WORK REQUIRED:
Produce a copy of every line in the records that holds the string "literatura".

Dataset excerpts:
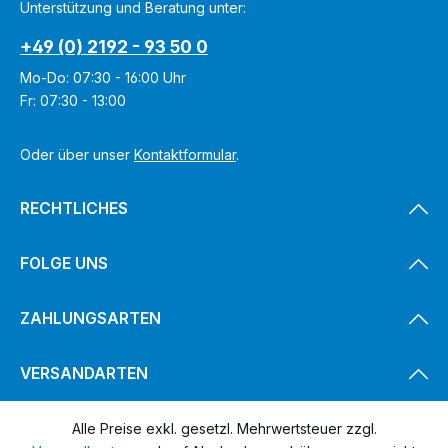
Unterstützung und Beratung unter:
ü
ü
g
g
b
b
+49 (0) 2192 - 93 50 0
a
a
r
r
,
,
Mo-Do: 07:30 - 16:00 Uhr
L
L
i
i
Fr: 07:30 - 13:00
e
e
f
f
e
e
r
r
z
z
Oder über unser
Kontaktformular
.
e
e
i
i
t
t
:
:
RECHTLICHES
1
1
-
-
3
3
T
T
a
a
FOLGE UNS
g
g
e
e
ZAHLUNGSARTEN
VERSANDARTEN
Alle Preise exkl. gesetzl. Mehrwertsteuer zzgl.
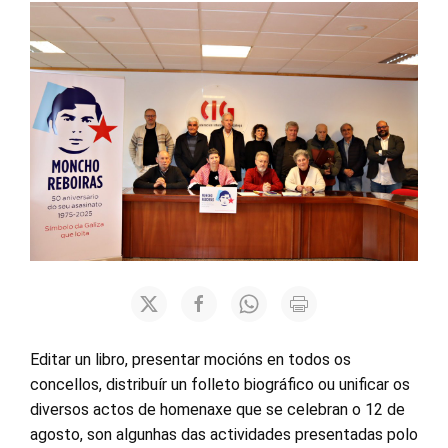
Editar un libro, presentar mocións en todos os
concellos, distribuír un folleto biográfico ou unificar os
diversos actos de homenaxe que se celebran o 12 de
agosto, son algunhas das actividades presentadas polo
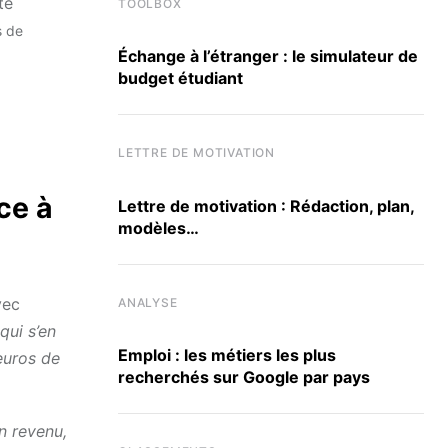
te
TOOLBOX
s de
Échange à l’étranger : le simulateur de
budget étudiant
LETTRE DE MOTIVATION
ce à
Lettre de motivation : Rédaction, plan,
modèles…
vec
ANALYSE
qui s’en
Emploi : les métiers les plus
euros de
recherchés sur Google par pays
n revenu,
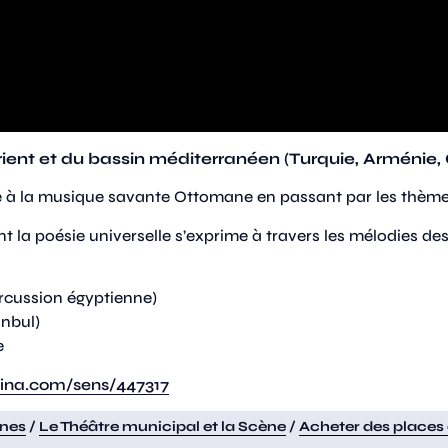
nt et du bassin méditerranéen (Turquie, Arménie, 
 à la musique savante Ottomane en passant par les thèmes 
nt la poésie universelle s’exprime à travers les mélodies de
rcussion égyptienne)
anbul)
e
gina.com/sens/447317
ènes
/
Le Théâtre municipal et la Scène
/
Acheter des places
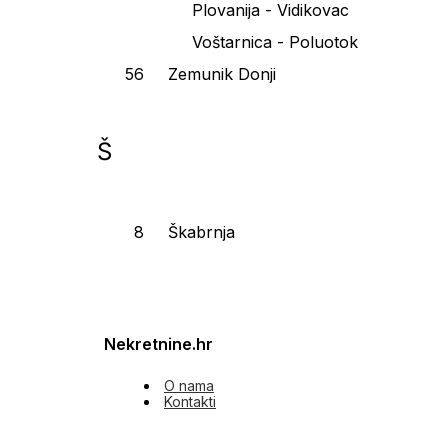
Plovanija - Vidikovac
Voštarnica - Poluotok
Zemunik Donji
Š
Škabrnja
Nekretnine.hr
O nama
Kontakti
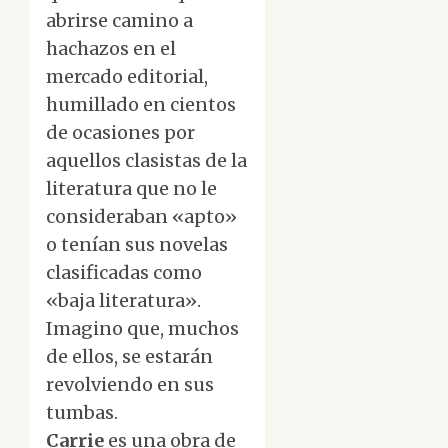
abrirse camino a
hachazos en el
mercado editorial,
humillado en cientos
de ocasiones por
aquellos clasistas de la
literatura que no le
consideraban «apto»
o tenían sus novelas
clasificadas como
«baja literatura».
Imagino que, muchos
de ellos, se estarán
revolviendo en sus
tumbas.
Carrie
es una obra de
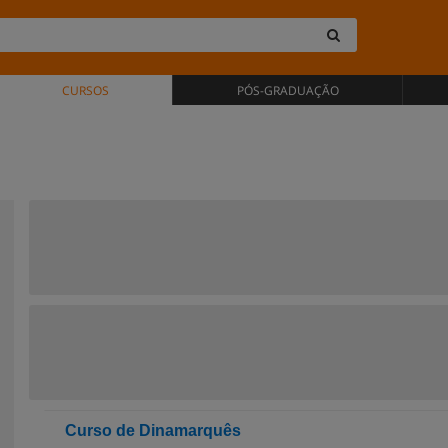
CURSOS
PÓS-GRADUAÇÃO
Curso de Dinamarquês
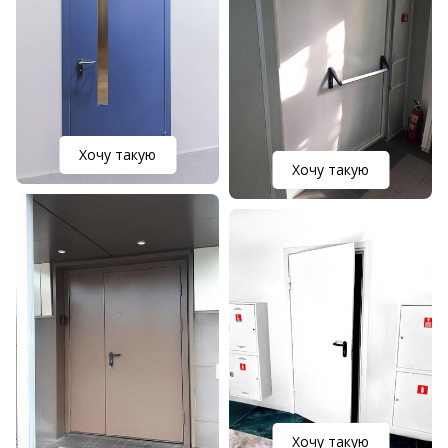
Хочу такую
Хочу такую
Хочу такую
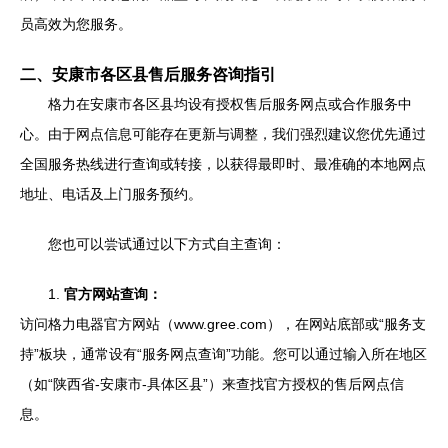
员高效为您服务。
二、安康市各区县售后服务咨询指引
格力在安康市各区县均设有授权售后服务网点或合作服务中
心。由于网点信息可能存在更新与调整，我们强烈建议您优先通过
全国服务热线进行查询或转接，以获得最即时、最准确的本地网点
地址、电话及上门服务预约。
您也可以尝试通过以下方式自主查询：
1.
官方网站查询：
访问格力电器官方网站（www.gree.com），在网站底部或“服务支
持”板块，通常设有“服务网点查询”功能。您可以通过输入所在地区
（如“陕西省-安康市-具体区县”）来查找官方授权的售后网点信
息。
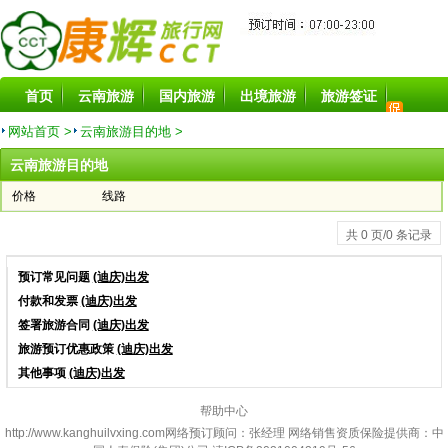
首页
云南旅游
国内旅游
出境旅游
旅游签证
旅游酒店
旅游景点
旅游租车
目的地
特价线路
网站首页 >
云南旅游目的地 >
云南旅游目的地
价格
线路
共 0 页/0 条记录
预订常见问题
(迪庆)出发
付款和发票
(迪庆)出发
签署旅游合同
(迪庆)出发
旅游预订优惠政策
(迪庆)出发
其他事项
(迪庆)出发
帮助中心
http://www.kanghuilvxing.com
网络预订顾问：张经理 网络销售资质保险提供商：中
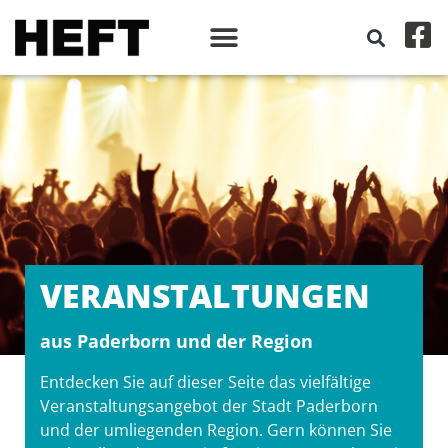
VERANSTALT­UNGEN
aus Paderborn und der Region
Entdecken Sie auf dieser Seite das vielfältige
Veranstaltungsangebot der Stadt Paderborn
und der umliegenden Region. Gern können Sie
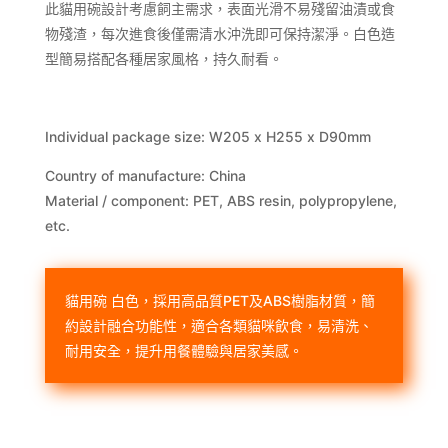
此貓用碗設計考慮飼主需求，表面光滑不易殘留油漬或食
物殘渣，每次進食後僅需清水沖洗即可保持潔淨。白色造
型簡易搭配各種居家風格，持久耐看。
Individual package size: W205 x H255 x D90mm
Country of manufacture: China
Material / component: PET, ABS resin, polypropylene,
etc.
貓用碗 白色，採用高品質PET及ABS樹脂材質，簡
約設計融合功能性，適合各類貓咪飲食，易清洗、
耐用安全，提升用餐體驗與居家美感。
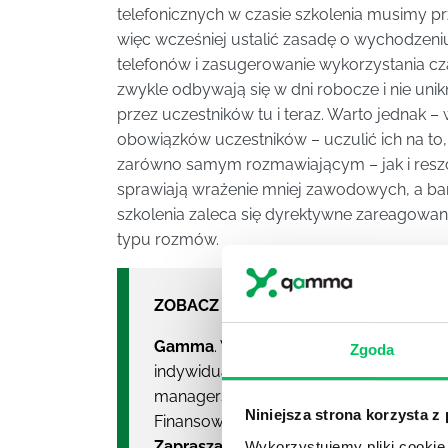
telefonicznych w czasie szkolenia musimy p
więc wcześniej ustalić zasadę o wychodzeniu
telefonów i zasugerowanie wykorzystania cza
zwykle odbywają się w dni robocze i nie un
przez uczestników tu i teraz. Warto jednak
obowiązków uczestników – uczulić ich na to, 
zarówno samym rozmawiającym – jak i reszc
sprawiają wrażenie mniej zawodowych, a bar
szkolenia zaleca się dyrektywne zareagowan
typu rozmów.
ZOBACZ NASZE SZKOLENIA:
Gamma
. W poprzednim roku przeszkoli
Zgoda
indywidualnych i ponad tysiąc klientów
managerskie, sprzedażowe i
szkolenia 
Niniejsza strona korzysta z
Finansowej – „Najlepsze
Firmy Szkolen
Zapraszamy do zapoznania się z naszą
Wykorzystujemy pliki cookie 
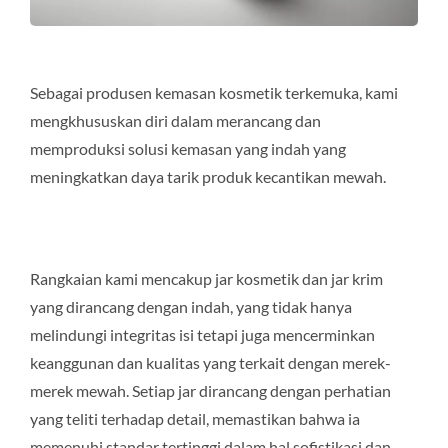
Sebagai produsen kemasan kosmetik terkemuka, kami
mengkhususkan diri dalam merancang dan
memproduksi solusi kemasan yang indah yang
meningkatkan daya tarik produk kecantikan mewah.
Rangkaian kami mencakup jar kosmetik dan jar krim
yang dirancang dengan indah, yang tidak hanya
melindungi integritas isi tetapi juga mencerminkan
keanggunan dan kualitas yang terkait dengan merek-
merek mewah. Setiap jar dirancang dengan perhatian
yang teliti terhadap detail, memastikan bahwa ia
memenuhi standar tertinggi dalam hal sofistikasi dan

SOLVED EXERCISE:
literatura que no le
«baja literatura».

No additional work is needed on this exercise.